Service Startup Failure

Symptom

The service startup failed.

Cause Analysis

Parameters are set to improper values, resulting in insufficient system resources in the database, or parameter settings do not meet the internal restrictions in the database.
Some DNs are abnormal.
Permissions to modify directories are insufficient. For example, users do not have sufficient permissions for the /tmp directory or the data directory in the database.
The configured port has been occupied.
The system firewall is enabled.
The trust relationship between servers of the database is abnormal.
The database control file is damaged.

Procedure

Check whether the parameter configurations are improper or meet internal constraints.
- Log in to the node that cannot be started. Check the run logs and check whether the resources are insufficient or whether the parameter configurations meet internal constraints. For example, if the message “Out of memory” or the following error information is displayed, the startup fails because resources are insufficient or configuration parameters do not meet internal constraints.
```
FATAL: hot standby is not possible because max_connections = 10 is a lower setting than on the master server (its value was 100)
```
- Check whether the GUC parameters are set to proper values. For example, check parameters, such as shared_buffers, effective_cache_size, and bulk_write_ring_size that consume much resources, or parameter max_connections that cannot be easily set to a value that is less than its last value. For details about how to view and set GUC parameters, see Configuring Running Parameters.
Check whether some DNs are abnormal. Check the status of each primary and standby instance in the current database using gs_ctl query.
- If the status of all the instances on a host is abnormal, replace the host.
- If the status of an instance is Unknown, Pending, or Down, log in to the node where the instance resides as a database user to view the instance log and identify the cause. For example:
```
2014-11-27 14:10:07.022 CST 140720185366288 FATAL:  database "postgres" does not exist 2014-11-27 14:10:07.022 CST 140720185366288 DETAIL:  The database subdirectory "base/ 13252" is missing.
```
  If the preceding information is displayed in a log, files stored in the data directory where the DN resides are damaged, and the instance cannot be queried. You cannot execute normal queries to this instance.
Check whether users have sufficient directory permissions. For example, users do not have sufficient permissions for the /tmp directory or the data directory in the database.
- Determine the directory for which users have insufficient permissions.
- Run the chmod command to modify directory permissions as required. The database user must have read/write permissions for the /tmp directory. To modify permissions for data directories, refer to the settings for data directories with sufficient permissions.

Check whether the configured ports have been occupied.

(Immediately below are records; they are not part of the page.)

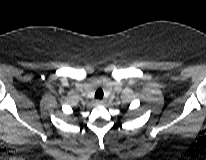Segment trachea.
<instances>
[{
	"mask_svg": "<svg viewBox=\"0 0 206 160\" xmlns=\"http://www.w3.org/2000/svg\"><path fill=\"white\" fill-rule=\"evenodd\" d=\"M95 98L96 99H102L103 98V90L101 88L96 91Z\"/></svg>",
	"mask_w": 206,
	"mask_h": 160,
	"instance_id": "3493384b",
	"label": "trachea"
}]
</instances>
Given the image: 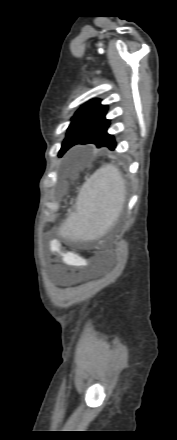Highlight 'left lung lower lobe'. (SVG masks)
I'll return each instance as SVG.
<instances>
[{
  "instance_id": "obj_1",
  "label": "left lung lower lobe",
  "mask_w": 177,
  "mask_h": 440,
  "mask_svg": "<svg viewBox=\"0 0 177 440\" xmlns=\"http://www.w3.org/2000/svg\"><path fill=\"white\" fill-rule=\"evenodd\" d=\"M110 123L96 129L85 138L80 140L77 144H95L97 148L107 147L110 150H114L116 147V141L113 135L108 134L107 129Z\"/></svg>"
}]
</instances>
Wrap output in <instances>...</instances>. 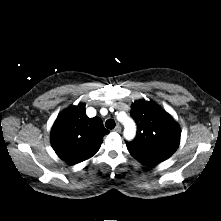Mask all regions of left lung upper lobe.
Segmentation results:
<instances>
[{
  "mask_svg": "<svg viewBox=\"0 0 221 221\" xmlns=\"http://www.w3.org/2000/svg\"><path fill=\"white\" fill-rule=\"evenodd\" d=\"M137 123L133 141L126 142L130 154L139 162L151 165L168 159L180 143V128L174 119L152 101L138 100L131 106Z\"/></svg>",
  "mask_w": 221,
  "mask_h": 221,
  "instance_id": "left-lung-upper-lobe-1",
  "label": "left lung upper lobe"
}]
</instances>
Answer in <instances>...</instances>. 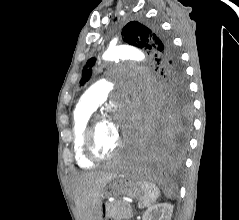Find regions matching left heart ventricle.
Returning a JSON list of instances; mask_svg holds the SVG:
<instances>
[{
    "mask_svg": "<svg viewBox=\"0 0 239 220\" xmlns=\"http://www.w3.org/2000/svg\"><path fill=\"white\" fill-rule=\"evenodd\" d=\"M94 138L95 148L102 155L112 152L120 140L118 130L110 121H102L97 124Z\"/></svg>",
    "mask_w": 239,
    "mask_h": 220,
    "instance_id": "1",
    "label": "left heart ventricle"
}]
</instances>
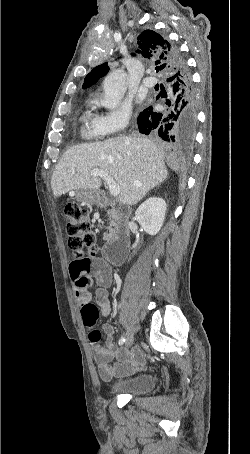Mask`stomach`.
Returning <instances> with one entry per match:
<instances>
[{"label": "stomach", "mask_w": 250, "mask_h": 454, "mask_svg": "<svg viewBox=\"0 0 250 454\" xmlns=\"http://www.w3.org/2000/svg\"><path fill=\"white\" fill-rule=\"evenodd\" d=\"M77 199L87 204H97L100 201L99 192L92 189L79 190L76 195Z\"/></svg>", "instance_id": "obj_1"}]
</instances>
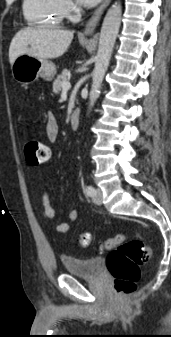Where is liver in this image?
I'll use <instances>...</instances> for the list:
<instances>
[{
	"label": "liver",
	"mask_w": 171,
	"mask_h": 337,
	"mask_svg": "<svg viewBox=\"0 0 171 337\" xmlns=\"http://www.w3.org/2000/svg\"><path fill=\"white\" fill-rule=\"evenodd\" d=\"M73 31L55 28H25L20 30L11 41L9 62L28 54L42 59H54L62 56L68 49Z\"/></svg>",
	"instance_id": "liver-1"
}]
</instances>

If the instance process does not exist, view the instance log to check the exception reasons. For example:

2014-10-17 19:38:23.637 CST 139875904172320 LOG:  could not bind IPv4 socket at the 0 time: Address already in use 2014-10-17 19:38:23.637 CST 139875904172320 HINT:  Is another postmaster already running on port 40005? If not, wait a few seconds and retry.

If the preceding information is displayed in a log, the TCP port on the DN has been occupied, and the instance cannot be started.

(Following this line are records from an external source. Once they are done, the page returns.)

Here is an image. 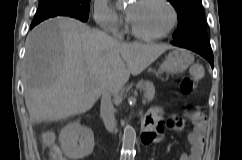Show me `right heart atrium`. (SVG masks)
Returning <instances> with one entry per match:
<instances>
[{
  "instance_id": "1",
  "label": "right heart atrium",
  "mask_w": 242,
  "mask_h": 160,
  "mask_svg": "<svg viewBox=\"0 0 242 160\" xmlns=\"http://www.w3.org/2000/svg\"><path fill=\"white\" fill-rule=\"evenodd\" d=\"M94 19L106 31L114 32L121 26L119 15L108 4L107 0H95Z\"/></svg>"
}]
</instances>
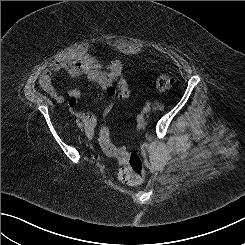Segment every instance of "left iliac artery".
I'll use <instances>...</instances> for the list:
<instances>
[{"instance_id":"1","label":"left iliac artery","mask_w":245,"mask_h":245,"mask_svg":"<svg viewBox=\"0 0 245 245\" xmlns=\"http://www.w3.org/2000/svg\"><path fill=\"white\" fill-rule=\"evenodd\" d=\"M146 104H147V106H149L150 105V102H147Z\"/></svg>"}]
</instances>
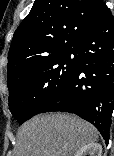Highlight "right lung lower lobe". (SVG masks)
Here are the masks:
<instances>
[{"label": "right lung lower lobe", "mask_w": 114, "mask_h": 156, "mask_svg": "<svg viewBox=\"0 0 114 156\" xmlns=\"http://www.w3.org/2000/svg\"><path fill=\"white\" fill-rule=\"evenodd\" d=\"M79 65L63 92L41 113L64 111L92 123L106 143L114 107V18L108 10L76 43Z\"/></svg>", "instance_id": "right-lung-lower-lobe-1"}]
</instances>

2015-06-10 10:01:50 CST 140329975478400 [SCTP MODE] WARNING: (sctp bind)         bind(socket=9, [addr:0.0.0.0,port:1024]):Address already in use  --  attempt 10/10 2015-06-10 10:01:50 CST 140329975478400 [SCTP MODE] ERROR: (sctp bind)   Maximum bind() attempts. Die now...

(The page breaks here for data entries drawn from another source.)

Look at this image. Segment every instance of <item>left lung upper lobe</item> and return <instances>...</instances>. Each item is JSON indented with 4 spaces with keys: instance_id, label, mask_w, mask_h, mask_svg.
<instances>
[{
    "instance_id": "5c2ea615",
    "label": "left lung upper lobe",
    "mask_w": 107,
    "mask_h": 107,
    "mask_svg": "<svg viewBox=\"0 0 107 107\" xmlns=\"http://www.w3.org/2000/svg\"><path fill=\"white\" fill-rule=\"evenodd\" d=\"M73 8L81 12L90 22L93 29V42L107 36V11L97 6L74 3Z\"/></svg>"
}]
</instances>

If the preceding information is displayed in a log, the SCTP port on the DN has been occupied, and the instance cannot be started.

Run sysctl -a to view the net.ipv4.ip_local_port_range parameter. If this port configured for this instance is within the range of the port number randomly occupied by the system, modify the value of net.ipv4.ip_local_port_range, ensuring that all the instance port numbers in the XML file are beyond this range. Check whether a port has been occupied:

netstat -anop | grep Port number

The following is an example:

[root@openGauss36 ~]# netstat -anop | grep 15970
tcp        0      0 127.0.0.1:15970         0.0.0.0:*               LISTEN      3920251/gaussdb      off (0.00/0/0)
tcp6       0      0 ::1:15970               :::*                    LISTEN      3920251/gaussdb      off (0.00/0/0)
unix  2      [ ACC ]     STREAM     LISTENING     197399441 3920251/gaussdb      /tmp/.s.PGSQL.15970
unix  3      [ ]         STREAM     CONNECTED     197461142 3920251/gaussdb      /tmp/.s.PGSQL.15970

Check whether the system firewall is enabled.
Check whether the mutual trust relationship is abnormal. Reconfigure the mutual trust relationship between servers in the database.
Check whether the database control file, for example, gaussdb.state, is damaged or cleared. If the control file on the primary node is damaged, a failover can be triggered on the standby node, and then the original primary node can be restored by rebuilding. If the control file of the standby node is damaged, you can restore the standby node by rebuilding the control file.